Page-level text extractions
● ● ● ● ●

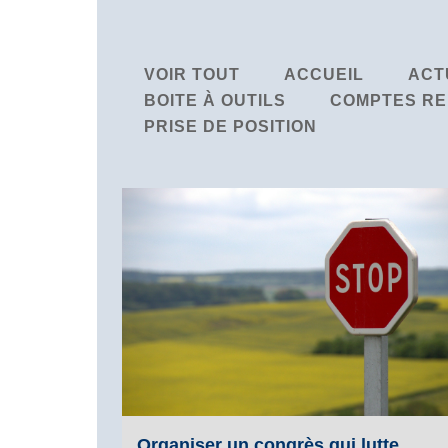
VOIR TOUT
ACCUEIL
ACT
BOITE À OUTILS
COMPTES RE
PRISE DE POSITION
Organiser un congrès qui lutte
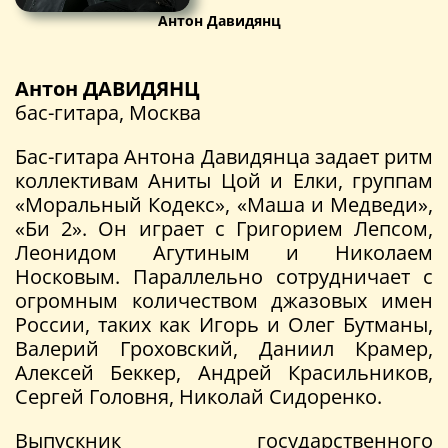
Антон Давидянц
Антон ДАВИДЯНЦ
бас-гитара, Москва
Бас-гитара Антона Давидянца задает ритм
коллективам Аниты Цой и Елки, группам
«Моральный Кодекс», «Маша и Медведи»,
«Би 2». Он играет с Григорием Лепсом,
Леонидом Агутиным и Николаем
Носковым. Параллельно сотрудничает с
огромным количеством джазовых имен
России, таких как Игорь и Олег Бутманы,
Валерий Гроховский, Даниил Крамер,
Алексей Беккер, Андрей Красильников,
Сергей Головня, Николай Сидоренко.
Выпускник государственного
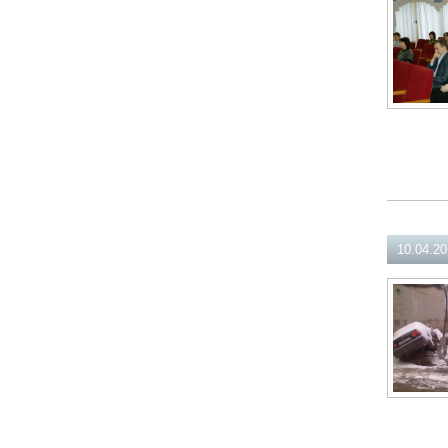
10.04.2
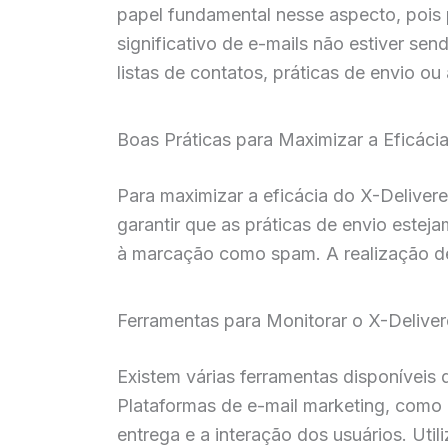
papel fundamental nesse aspecto, pois 
significativo de e-mails não estiver se
listas de contatos, práticas de envio o
Boas Práticas para Maximizar a Eficáci
Para maximizar a eficácia do X-Deliver
garantir que as práticas de envio estej
à marcação como spam. A realização de
Ferramentas para Monitorar o X-Delive
Existem várias ferramentas disponíveis
Plataformas de e-mail marketing, como 
entrega e a interação dos usuários. Util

● ● ● ● ●

[Prompt]
Return a copy of each line in the records above that has "como" in it.

[Task solution]
à marcação como spam. A realização de
Plataformas de e-mail marketing, como 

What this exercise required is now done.